● **PROBLEM STATEMENT**
Each record below needs to be written out exactly as it reads.

● **LISTED ENTRIES**
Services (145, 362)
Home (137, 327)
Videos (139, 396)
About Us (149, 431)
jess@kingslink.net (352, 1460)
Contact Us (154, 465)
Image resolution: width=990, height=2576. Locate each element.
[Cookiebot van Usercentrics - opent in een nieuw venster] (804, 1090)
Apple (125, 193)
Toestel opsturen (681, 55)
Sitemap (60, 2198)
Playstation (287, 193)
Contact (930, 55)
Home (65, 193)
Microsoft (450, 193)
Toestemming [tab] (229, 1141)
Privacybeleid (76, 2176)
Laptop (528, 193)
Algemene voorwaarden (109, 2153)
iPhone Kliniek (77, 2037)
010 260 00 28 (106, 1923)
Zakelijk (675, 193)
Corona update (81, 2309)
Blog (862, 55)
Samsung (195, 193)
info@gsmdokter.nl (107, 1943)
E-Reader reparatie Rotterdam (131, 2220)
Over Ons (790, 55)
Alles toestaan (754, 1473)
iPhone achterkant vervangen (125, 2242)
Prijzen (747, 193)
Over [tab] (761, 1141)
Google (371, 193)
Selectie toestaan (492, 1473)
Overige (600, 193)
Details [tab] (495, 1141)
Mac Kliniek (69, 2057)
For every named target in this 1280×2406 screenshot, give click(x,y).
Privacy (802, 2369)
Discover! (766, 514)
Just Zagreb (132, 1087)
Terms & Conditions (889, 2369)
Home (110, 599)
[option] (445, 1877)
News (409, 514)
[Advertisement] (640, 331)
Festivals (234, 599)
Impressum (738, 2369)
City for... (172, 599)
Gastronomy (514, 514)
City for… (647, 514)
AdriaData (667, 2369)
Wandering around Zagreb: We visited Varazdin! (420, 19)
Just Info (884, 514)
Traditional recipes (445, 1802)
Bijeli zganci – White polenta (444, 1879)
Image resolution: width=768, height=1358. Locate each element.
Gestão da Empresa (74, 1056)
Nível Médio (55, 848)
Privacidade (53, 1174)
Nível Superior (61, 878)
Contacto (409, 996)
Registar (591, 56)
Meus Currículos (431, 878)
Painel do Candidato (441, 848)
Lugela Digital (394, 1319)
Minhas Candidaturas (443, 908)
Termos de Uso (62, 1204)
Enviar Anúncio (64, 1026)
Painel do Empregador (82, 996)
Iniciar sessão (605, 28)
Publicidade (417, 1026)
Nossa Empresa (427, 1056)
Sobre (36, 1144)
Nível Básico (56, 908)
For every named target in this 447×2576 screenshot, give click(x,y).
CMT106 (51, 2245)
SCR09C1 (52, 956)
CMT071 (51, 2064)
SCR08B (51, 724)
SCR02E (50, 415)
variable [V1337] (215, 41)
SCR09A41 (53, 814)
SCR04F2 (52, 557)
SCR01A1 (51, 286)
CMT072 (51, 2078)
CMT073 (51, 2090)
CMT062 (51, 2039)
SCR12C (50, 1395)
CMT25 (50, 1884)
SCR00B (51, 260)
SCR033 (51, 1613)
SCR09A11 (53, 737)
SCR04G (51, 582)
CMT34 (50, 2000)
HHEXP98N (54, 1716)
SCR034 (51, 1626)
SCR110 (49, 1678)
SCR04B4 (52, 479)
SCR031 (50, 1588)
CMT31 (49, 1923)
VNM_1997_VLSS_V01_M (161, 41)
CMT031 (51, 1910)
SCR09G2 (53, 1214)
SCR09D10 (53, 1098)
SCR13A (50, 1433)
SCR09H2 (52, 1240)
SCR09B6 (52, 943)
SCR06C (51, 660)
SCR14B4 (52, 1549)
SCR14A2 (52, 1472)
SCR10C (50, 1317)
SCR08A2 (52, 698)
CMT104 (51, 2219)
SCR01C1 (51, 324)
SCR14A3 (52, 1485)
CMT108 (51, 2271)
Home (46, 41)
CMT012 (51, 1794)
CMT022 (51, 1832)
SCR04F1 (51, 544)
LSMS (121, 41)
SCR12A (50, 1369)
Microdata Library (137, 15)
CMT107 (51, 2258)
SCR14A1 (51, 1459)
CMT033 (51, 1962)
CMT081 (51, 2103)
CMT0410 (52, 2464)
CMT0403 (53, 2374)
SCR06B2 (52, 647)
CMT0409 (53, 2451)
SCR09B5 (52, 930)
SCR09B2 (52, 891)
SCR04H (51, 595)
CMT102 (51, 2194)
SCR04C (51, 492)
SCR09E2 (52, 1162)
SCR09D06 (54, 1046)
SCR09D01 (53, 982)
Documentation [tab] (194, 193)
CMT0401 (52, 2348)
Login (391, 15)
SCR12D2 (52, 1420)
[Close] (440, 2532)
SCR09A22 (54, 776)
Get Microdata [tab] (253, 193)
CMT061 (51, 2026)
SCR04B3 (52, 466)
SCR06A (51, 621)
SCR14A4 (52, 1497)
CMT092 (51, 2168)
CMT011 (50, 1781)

● **RESULT FOR THIS EXERCISE**
Services (145, 362)
Home (137, 327)
Videos (139, 396)
About Us (149, 431)
jess@kingslink.net (352, 1460)
Contact Us (154, 465)
Image resolution: width=990, height=2576. Locate each element.
[Cookiebot van Usercentrics - opent in een nieuw venster] (804, 1090)
Apple (125, 193)
Toestel opsturen (681, 55)
Sitemap (60, 2198)
Playstation (287, 193)
Contact (930, 55)
Home (65, 193)
Microsoft (450, 193)
Toestemming [tab] (229, 1141)
Privacybeleid (76, 2176)
Laptop (528, 193)
Algemene voorwaarden (109, 2153)
iPhone Kliniek (77, 2037)
010 260 00 28 (106, 1923)
Zakelijk (675, 193)
Corona update (81, 2309)
Blog (862, 55)
Samsung (195, 193)
info@gsmdokter.nl (107, 1943)
E-Reader reparatie Rotterdam (131, 2220)
Over Ons (790, 55)
Alles toestaan (754, 1473)
iPhone achterkant vervangen (125, 2242)
Prijzen (747, 193)
Over [tab] (761, 1141)
Google (371, 193)
Selectie toestaan (492, 1473)
Overige (600, 193)
Details [tab] (495, 1141)
Mac Kliniek (69, 2057)
For every named target in this 1280×2406 screenshot, give click(x,y).
Privacy (802, 2369)
Discover! (766, 514)
Just Zagreb (132, 1087)
Terms & Conditions (889, 2369)
Home (110, 599)
[option] (445, 1877)
News (409, 514)
[Advertisement] (640, 331)
Festivals (234, 599)
Impressum (738, 2369)
City for... (172, 599)
Gastronomy (514, 514)
City for… (647, 514)
AdriaData (667, 2369)
Wandering around Zagreb: We visited Varazdin! (420, 19)
Just Info (884, 514)
Traditional recipes (445, 1802)
Bijeli zganci – White polenta (444, 1879)
Image resolution: width=768, height=1358. Locate each element.
Gestão da Empresa (74, 1056)
Nível Médio (55, 848)
Privacidade (53, 1174)
Nível Superior (61, 878)
Contacto (409, 996)
Registar (591, 56)
Meus Currículos (431, 878)
Painel do Candidato (441, 848)
Lugela Digital (394, 1319)
Minhas Candidaturas (443, 908)
Termos de Uso (62, 1204)
Enviar Anúncio (64, 1026)
Painel do Empregador (82, 996)
Iniciar sessão (605, 28)
Publicidade (417, 1026)
Nossa Empresa (427, 1056)
Sobre (36, 1144)
Nível Básico (56, 908)
For every named target in this 447×2576 screenshot, give click(x,y).
CMT106 (51, 2245)
SCR09C1 (52, 956)
CMT071 (51, 2064)
SCR08B (51, 724)
SCR02E (50, 415)
variable [V1337] (215, 41)
SCR09A41 (53, 814)
SCR04F2 (52, 557)
SCR01A1 (51, 286)
CMT072 (51, 2078)
CMT073 (51, 2090)
CMT062 (51, 2039)
SCR12C (50, 1395)
CMT25 (50, 1884)
SCR00B (51, 260)
SCR033 (51, 1613)
SCR09A11 (53, 737)
SCR04G (51, 582)
CMT34 (50, 2000)
HHEXP98N (54, 1716)
SCR034 (51, 1626)
SCR110 (49, 1678)
SCR04B4 (52, 479)
SCR031 (50, 1588)
CMT31 (49, 1923)
VNM_1997_VLSS_V01_M (161, 41)
CMT031 (51, 1910)
SCR09G2 (53, 1214)
SCR09D10 (53, 1098)
SCR13A (50, 1433)
SCR09H2 (52, 1240)
SCR09B6 (52, 943)
SCR06C (51, 660)
SCR14B4 (52, 1549)
SCR14A2 (52, 1472)
SCR10C (50, 1317)
SCR08A2 (52, 698)
CMT104 (51, 2219)
SCR01C1 (51, 324)
SCR14A3 (52, 1485)
CMT108 (51, 2271)
Home (46, 41)
CMT012 (51, 1794)
CMT022 (51, 1832)
SCR04F1 (51, 544)
LSMS (121, 41)
SCR12A (50, 1369)
Microdata Library (137, 15)
CMT107 (51, 2258)
SCR14A1 (51, 1459)
CMT033 (51, 1962)
CMT081 (51, 2103)
CMT0410 (52, 2464)
CMT0403 (53, 2374)
SCR06B2 (52, 647)
CMT0409 (53, 2451)
SCR09B5 (52, 930)
SCR09B2 (52, 891)
SCR04H (51, 595)
CMT102 (51, 2194)
SCR04C (51, 492)
SCR09E2 (52, 1162)
SCR09D06 (54, 1046)
SCR09D01 (53, 982)
Documentation [tab] (194, 193)
CMT0401 (52, 2348)
Login (391, 15)
SCR12D2 (52, 1420)
[Close] (440, 2532)
SCR09A22 (54, 776)
Get Microdata [tab] (253, 193)
CMT061 (51, 2026)
SCR04B3 (52, 466)
SCR06A (51, 621)
SCR14A4 (52, 1497)
CMT092 (51, 2168)
CMT011 (50, 1781)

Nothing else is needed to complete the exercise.